(625e) A Multidisciplinary Framework Decision Support Tool for Assessing the Economic Viability of an on-Farm Bioconversion of Lignocellulosic Biomass into Acetone-Butanol-Ethanol (ABE)

Liquid biofuels produced through the biochemical processing of lignocellulosic biomass are considered as sustainable energy alternatives to the depleting fossil fuels. The products of the Acetone-Butanol-Ethanol (ABE) fermentation process are used as liquid transportation fuels (butanol and ethanol), solvents and for the production of other chemicals. A major hurdle, however, in transitioning to biofuels produced from lignocellulosic feedstock in a traditional biorefinery is the need to harvest, transport and process large volumes of these feedstocks to provide a continuous fuel supply.  Farms have the space to store biomass and time to accomplish biomass processing. A proposed on-farm high-solids biomass processing, therefore, circumvents the transportation and storage of sheer volumes of the feedstock needed at a central processing facility. Furthermore, on-farm bioprocessing uses the existing agricultural framework to convert lignocellulose to ABE fermentation solvents as semi-finished products that can be shipped economically to traditional biorefineries for further processing into products that meet market standards.

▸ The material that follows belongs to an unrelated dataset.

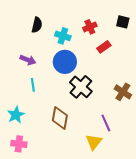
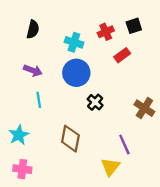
black square: (123, 22) -> (134, 26), moved, turned -32
black semicircle: (37, 25) -> (33, 29), moved
black cross: (81, 87) -> (95, 102), size x0.6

The profitability of the on-farm processing system depends on the production capacity, processing technology employed, product profile, product concentration leaving the on-farm bioprocess, governmental policies, market and environmental factors.  These factors are interrelated such that decisions made with regard to one factor affect all the others and the overall profitability. Process System Engineering (PSE) is an approach that is well suited to solve such a complex interplay of policies, process simulation and optimization of the on-farm bioprocess. To this end, this research aims to develop a multidisciplinary framework that integrates process simulation and optimization of the ABE production by fermentation and products separation. The commercial simulation packages, Aspen Engineering Suite^TM, IBM ILOG® Optimization Program Language (OPL), Microsoft Excel® and MATLAB will be employed in this research to simulate, optimize and perform economic analyses of the on-farm high solids ABE production by fermentation and the subsequent product concentration into semi-finished products based on dynamic mathematical models. The multidisciplinary framework should allow the various discrete models to be linked and exchange information and data. The multidisciplinary framework can be used to determine the quantities and concentrations of products leaving the farm that are economically profitable to be shipped to a central traditional biorefinery and assess how the profitability of an on-farm high-solid biomass processing to produce ABE as semi-finished products compares with the profitability of a centralized processing facility that processes lignocellulosic biomass into biofuels in a traditional biorefinery. Thus, the multidisciplinary framework will provide a decision support tool that can be used to assess the economic viability of a proposed on-farm ABE production process using various feedstocks to produce semi-finished products.